— About this exercise —
Nothing but the lines from the start of the entries through the line containing "того мастера, который подходит вам под" should appear in the answer, each given exactly.

— Material supplied —
____
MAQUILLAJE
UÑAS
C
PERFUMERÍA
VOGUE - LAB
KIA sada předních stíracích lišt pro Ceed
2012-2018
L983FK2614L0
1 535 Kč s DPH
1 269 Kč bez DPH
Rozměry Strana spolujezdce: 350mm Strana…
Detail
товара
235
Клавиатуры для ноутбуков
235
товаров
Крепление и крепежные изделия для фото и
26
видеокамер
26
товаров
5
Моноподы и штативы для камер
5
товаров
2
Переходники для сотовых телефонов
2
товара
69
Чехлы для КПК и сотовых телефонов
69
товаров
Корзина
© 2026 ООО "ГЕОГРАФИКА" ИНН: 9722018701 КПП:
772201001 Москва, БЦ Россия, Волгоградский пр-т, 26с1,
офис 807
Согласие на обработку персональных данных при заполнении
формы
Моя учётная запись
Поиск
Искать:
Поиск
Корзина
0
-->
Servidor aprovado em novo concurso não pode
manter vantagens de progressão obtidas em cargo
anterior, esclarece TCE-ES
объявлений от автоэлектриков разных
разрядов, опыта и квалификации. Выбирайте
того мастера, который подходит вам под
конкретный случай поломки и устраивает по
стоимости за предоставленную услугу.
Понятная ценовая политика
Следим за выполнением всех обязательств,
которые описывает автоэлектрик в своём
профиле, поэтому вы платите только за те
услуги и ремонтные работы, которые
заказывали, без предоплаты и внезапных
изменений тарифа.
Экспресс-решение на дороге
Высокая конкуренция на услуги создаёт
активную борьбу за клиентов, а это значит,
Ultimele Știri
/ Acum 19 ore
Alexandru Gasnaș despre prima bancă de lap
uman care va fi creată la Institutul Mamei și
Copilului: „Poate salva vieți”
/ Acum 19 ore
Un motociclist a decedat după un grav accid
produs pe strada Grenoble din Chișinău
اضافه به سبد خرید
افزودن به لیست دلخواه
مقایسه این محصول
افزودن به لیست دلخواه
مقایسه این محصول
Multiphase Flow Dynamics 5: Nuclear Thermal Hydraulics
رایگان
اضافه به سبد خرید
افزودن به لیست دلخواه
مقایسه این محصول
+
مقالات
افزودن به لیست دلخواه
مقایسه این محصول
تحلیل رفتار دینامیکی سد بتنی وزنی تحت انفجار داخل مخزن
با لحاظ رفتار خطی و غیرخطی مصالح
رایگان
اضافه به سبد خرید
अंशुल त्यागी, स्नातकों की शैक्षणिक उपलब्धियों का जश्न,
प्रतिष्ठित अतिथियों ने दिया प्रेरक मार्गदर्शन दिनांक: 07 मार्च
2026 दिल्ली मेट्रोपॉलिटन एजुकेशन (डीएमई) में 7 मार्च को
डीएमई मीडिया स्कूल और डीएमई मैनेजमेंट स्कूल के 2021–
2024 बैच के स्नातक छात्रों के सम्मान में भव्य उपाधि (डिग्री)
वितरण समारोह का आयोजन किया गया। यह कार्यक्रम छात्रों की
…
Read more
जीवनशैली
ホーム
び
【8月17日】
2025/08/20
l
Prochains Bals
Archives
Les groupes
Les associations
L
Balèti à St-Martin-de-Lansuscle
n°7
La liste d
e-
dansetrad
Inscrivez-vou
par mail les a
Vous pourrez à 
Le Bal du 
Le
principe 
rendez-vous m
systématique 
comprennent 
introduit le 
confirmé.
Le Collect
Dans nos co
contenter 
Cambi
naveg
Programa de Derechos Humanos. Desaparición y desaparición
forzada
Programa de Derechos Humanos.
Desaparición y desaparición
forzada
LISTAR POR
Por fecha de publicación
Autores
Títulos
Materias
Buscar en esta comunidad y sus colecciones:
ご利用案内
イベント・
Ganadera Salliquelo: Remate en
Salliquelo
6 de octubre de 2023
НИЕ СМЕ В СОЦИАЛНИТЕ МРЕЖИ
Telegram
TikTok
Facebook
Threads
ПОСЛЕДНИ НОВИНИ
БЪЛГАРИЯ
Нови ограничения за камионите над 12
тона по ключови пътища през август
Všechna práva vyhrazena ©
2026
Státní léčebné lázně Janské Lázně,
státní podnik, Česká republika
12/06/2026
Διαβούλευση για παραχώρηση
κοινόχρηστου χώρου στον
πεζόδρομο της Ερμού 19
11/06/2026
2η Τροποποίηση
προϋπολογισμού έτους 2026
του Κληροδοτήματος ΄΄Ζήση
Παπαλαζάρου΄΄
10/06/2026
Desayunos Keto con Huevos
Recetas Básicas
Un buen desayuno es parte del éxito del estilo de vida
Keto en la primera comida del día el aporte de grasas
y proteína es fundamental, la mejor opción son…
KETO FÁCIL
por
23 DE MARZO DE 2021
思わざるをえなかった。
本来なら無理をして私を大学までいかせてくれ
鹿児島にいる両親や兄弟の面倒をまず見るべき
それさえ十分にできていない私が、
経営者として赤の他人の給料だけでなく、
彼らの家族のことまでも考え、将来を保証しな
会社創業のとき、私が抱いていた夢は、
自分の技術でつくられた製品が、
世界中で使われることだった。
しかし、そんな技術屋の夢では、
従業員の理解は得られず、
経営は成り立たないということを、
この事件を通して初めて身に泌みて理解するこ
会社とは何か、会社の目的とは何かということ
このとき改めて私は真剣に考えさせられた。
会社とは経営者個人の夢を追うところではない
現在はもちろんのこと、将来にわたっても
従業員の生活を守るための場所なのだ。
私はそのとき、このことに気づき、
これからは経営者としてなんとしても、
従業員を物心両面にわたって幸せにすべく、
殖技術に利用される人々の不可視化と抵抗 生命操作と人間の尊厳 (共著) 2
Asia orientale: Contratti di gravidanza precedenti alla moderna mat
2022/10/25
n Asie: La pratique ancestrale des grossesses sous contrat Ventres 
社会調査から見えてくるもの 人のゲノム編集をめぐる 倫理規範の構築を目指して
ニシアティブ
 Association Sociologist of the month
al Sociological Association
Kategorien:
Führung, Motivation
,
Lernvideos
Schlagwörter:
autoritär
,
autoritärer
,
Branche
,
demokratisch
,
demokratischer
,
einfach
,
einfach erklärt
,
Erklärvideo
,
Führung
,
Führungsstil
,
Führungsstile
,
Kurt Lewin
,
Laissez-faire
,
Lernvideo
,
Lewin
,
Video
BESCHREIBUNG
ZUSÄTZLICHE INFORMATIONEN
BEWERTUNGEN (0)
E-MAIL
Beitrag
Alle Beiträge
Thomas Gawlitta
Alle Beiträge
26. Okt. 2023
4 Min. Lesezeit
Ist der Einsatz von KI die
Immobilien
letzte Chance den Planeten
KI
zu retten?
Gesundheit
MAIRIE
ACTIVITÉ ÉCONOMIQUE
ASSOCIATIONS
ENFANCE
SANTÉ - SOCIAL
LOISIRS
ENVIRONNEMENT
____
— Expected output —
MAQUILLAJE
UÑAS
C
PERFUMERÍA
VOGUE - LAB
KIA sada předních stíracích lišt pro Ceed
2012-2018
L983FK2614L0
1 535 Kč s DPH
1 269 Kč bez DPH
Rozměry Strana spolujezdce: 350mm Strana…
Detail
товара
235
Клавиатуры для ноутбуков
235
товаров
Крепление и крепежные изделия для фото и
26
видеокамер
26
товаров
5
Моноподы и штативы для камер
5
товаров
2
Переходники для сотовых телефонов
2
товара
69
Чехлы для КПК и сотовых телефонов
69
товаров
Корзина
© 2026 ООО "ГЕОГРАФИКА" ИНН: 9722018701 КПП:
772201001 Москва, БЦ Россия, Волгоградский пр-т, 26с1,
офис 807
Согласие на обработку персональных данных при заполнении
формы
Моя учётная запись
Поиск
Искать:
Поиск
Корзина
0
-->
Servidor aprovado em novo concurso não pode
manter vantagens de progressão obtidas em cargo
anterior, esclarece TCE-ES
объявлений от автоэлектриков разных
разрядов, опыта и квалификации. Выбирайте
того мастера, который подходит вам под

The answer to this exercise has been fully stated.